## Data provided:
--
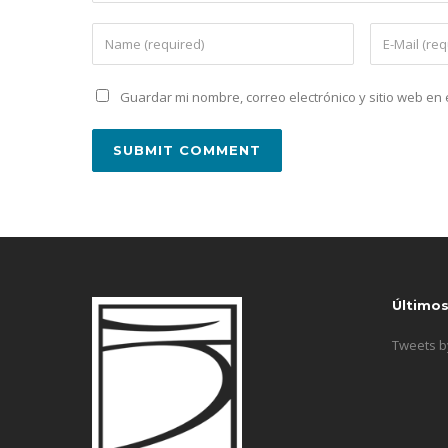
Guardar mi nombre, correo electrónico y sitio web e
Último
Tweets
--
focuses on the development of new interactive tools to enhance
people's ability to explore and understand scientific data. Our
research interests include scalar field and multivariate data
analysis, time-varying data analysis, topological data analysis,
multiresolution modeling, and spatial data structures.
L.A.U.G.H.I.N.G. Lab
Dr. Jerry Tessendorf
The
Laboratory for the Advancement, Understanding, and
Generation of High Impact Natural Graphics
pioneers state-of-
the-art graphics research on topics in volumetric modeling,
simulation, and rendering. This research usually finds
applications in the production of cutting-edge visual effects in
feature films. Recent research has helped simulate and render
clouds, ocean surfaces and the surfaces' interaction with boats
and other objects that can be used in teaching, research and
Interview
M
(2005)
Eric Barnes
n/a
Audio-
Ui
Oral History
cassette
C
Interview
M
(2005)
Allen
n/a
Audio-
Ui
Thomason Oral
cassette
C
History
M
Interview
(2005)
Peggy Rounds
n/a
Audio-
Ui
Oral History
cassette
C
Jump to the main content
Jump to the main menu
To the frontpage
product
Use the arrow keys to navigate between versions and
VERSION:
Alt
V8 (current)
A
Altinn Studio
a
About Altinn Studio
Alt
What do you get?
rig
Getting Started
--
## Instructions to follow:
Give back exactly the lines above starting at the line where "To the frontpage" appears and ending at the line where "Getting Started" appears, both included, with no other lines.

## Finished task:
To the frontpage
product
Use the arrow keys to navigate between versions and
VERSION:
Alt
V8 (current)
A
Altinn Studio
a
About Altinn Studio
Alt
What do you get?
rig
Getting Started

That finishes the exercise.